ASSIGNED TASK:
The expected output is a copy of every line in the records with the string "Poolse".

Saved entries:
# # # #
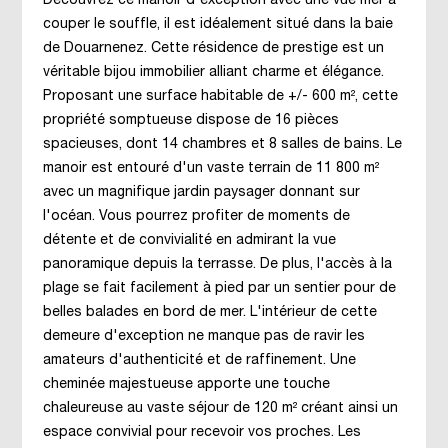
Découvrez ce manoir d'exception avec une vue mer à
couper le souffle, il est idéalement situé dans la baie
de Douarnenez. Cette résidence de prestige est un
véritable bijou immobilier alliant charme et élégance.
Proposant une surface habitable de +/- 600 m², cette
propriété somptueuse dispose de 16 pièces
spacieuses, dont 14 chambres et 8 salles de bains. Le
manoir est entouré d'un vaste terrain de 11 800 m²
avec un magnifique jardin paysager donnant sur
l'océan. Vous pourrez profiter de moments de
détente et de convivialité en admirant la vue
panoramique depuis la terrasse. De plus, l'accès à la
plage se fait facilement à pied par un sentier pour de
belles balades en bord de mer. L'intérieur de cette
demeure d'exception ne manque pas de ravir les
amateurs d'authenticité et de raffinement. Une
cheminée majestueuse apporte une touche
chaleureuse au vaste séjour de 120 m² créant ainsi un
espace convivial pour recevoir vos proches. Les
# # # #
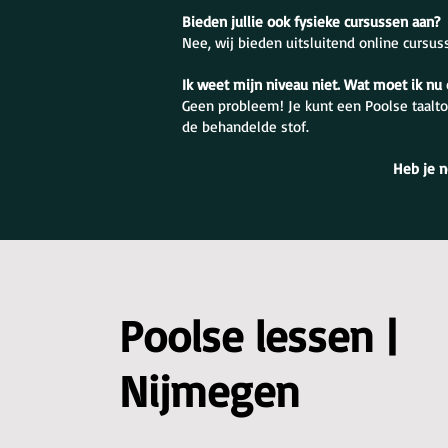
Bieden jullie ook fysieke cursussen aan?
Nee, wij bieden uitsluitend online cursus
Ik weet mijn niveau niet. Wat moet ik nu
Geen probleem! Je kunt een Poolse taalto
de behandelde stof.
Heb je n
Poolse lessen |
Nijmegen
# # # #
REPLY:
Geen probleem! Je kunt een Poolse taalto
Poolse lessen |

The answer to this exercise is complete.